Whichever lines of the material contain "phong", copy each of them.

Top of DATA TO PROCESS

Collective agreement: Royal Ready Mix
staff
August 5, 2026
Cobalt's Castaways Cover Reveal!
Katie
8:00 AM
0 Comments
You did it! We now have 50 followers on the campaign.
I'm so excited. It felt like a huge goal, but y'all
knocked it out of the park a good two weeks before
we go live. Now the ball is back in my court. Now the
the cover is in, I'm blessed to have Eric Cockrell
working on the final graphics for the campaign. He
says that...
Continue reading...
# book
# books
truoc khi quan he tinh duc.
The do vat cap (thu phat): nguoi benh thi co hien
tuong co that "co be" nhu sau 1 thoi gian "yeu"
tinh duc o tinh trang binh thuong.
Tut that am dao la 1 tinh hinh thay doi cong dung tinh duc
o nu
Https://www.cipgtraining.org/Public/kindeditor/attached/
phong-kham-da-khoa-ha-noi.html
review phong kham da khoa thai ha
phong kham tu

Bottom of DATA TO PROCESS
Top of DATA TO PROCESS

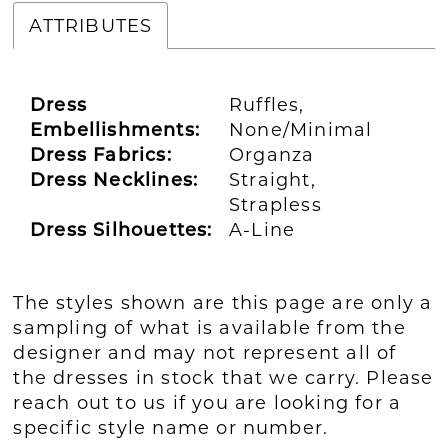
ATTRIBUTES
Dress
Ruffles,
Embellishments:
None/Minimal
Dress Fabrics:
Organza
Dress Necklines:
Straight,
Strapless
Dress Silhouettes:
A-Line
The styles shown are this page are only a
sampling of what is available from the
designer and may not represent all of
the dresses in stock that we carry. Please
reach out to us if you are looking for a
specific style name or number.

Bottom of DATA TO PROCESS

▶ [THE COMPLETED TASK]
phong-kham-da-khoa-ha-noi.html
review phong kham da khoa thai ha
phong kham tu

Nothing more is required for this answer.